- Exercise -
Given the records below, would you repeat exactly the lines that begin at the one containing "ROC Embassies and Missions Abroad (171, 786)" and end at the one containing "What's new (218, 230)", inclusive?

Stored entries:

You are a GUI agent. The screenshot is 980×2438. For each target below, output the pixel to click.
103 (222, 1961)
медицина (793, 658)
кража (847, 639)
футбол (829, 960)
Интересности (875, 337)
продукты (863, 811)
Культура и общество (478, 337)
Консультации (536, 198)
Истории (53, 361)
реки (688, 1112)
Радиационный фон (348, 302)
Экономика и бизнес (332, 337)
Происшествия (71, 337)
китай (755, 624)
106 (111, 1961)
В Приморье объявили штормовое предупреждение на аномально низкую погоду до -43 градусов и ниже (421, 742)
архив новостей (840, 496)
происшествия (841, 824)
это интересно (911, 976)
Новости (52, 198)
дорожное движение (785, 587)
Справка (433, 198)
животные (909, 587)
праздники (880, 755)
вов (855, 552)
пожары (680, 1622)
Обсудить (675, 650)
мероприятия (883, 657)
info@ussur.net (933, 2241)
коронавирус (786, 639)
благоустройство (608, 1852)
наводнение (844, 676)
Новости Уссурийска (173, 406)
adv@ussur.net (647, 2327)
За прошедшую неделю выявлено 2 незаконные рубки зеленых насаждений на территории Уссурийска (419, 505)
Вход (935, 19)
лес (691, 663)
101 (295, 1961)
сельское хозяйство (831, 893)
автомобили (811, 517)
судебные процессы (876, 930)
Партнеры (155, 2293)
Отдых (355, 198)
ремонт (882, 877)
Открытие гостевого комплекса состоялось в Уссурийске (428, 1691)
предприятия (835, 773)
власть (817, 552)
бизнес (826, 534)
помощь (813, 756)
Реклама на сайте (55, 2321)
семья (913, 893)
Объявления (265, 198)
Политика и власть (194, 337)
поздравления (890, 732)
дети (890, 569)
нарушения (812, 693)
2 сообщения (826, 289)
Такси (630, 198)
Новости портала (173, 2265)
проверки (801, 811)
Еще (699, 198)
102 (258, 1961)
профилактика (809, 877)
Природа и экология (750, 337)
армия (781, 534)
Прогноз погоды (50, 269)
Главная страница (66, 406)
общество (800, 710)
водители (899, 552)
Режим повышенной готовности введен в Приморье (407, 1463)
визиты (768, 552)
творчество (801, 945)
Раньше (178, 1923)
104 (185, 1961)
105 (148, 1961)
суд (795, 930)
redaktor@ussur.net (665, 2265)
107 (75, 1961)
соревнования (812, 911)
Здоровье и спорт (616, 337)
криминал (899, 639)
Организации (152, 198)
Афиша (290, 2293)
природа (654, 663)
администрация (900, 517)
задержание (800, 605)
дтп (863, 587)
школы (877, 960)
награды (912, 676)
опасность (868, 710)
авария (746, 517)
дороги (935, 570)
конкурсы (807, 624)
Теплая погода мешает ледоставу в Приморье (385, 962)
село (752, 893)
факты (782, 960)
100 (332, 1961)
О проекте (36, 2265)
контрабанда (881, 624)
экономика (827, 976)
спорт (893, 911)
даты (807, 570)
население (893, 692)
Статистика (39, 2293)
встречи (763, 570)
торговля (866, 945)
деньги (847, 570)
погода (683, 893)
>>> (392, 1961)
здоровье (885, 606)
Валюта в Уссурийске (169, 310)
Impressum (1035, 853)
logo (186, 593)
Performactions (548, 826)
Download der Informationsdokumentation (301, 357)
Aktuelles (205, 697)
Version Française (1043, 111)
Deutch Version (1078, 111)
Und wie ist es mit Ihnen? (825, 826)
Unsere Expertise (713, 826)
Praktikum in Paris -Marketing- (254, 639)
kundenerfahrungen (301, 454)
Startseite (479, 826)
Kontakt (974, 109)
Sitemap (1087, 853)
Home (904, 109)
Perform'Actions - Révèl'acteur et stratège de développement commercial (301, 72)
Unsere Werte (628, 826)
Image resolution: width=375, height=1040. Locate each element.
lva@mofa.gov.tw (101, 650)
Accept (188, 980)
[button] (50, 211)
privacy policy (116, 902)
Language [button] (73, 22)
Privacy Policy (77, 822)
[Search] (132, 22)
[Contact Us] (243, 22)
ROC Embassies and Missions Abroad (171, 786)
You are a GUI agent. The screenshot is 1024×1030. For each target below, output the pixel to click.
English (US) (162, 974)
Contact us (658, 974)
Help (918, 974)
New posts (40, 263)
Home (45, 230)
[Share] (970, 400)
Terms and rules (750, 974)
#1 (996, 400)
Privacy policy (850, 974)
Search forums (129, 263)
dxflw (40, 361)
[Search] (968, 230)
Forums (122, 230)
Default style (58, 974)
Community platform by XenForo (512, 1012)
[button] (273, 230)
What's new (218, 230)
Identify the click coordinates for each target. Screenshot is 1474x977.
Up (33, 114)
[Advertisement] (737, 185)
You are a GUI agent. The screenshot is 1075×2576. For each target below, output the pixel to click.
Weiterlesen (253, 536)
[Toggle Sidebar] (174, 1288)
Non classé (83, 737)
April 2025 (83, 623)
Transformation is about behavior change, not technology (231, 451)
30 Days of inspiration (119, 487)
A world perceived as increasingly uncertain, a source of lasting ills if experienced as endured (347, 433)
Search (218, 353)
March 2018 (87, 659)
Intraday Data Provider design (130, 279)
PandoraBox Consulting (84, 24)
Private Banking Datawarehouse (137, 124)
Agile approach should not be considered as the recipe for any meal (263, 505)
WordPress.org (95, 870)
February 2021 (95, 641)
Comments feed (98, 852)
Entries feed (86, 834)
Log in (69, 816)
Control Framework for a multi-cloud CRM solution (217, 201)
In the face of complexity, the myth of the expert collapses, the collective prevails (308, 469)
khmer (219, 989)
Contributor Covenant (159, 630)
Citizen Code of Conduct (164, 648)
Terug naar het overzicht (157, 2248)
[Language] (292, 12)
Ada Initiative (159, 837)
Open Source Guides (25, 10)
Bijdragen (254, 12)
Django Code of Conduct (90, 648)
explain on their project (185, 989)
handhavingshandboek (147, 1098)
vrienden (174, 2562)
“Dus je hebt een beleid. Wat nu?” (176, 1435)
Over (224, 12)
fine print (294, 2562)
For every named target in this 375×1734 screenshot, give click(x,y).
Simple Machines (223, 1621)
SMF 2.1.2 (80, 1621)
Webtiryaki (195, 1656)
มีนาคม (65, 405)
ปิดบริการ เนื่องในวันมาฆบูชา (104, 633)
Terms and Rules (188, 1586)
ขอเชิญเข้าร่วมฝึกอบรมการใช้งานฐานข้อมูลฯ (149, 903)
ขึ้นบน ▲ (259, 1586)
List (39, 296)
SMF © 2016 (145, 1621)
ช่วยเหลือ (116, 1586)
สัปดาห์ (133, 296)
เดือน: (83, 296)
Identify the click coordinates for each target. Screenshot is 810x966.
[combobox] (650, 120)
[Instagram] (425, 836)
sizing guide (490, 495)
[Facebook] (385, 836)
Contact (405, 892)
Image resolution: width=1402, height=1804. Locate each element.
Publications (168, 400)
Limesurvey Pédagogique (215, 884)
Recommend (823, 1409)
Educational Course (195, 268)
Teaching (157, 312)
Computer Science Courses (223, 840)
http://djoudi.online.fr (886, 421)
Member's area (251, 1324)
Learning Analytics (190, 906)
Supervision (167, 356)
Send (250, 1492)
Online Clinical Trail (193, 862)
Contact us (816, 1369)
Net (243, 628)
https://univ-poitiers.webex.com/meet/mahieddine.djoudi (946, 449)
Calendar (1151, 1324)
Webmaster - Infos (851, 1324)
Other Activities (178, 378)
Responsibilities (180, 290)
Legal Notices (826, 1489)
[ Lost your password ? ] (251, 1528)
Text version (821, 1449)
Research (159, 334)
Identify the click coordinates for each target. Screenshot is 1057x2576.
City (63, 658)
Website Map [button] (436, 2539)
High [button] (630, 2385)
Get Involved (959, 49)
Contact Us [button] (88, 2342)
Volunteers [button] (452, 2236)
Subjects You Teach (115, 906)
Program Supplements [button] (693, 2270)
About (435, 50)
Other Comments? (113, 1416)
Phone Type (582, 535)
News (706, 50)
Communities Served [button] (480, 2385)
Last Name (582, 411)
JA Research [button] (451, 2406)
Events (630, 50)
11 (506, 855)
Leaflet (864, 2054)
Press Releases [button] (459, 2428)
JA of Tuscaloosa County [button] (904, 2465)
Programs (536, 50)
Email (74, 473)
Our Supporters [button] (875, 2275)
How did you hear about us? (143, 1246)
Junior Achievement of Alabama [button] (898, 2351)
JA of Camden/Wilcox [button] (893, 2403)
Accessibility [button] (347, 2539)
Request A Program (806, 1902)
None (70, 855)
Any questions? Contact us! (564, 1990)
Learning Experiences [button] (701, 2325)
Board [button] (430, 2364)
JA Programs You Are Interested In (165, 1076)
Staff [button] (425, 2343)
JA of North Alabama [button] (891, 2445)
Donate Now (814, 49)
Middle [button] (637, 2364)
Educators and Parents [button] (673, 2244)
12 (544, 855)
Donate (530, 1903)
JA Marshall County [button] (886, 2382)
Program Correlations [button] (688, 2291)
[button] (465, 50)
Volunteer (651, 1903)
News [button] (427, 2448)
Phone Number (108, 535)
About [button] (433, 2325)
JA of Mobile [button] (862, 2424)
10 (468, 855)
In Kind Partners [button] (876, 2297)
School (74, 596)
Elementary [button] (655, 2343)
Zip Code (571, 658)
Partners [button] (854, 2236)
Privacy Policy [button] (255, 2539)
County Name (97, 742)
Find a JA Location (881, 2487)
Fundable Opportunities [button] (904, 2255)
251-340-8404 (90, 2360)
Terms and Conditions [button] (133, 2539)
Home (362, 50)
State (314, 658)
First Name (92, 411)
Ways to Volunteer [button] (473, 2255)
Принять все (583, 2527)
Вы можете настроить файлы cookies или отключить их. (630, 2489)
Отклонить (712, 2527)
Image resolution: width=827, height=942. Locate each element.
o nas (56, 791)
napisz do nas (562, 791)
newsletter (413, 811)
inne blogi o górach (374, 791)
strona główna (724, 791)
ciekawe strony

- Solution to the exercise -
ROC Embassies and Missions Abroad (171, 786)
You are a GUI agent. The screenshot is 1024×1030. For each target below, output the pixel to click.
English (US) (162, 974)
Contact us (658, 974)
Help (918, 974)
New posts (40, 263)
Home (45, 230)
[Share] (970, 400)
Terms and rules (750, 974)
#1 (996, 400)
Privacy policy (850, 974)
Search forums (129, 263)
dxflw (40, 361)
[Search] (968, 230)
Forums (122, 230)
Default style (58, 974)
Community platform by XenForo (512, 1012)
[button] (273, 230)
What's new (218, 230)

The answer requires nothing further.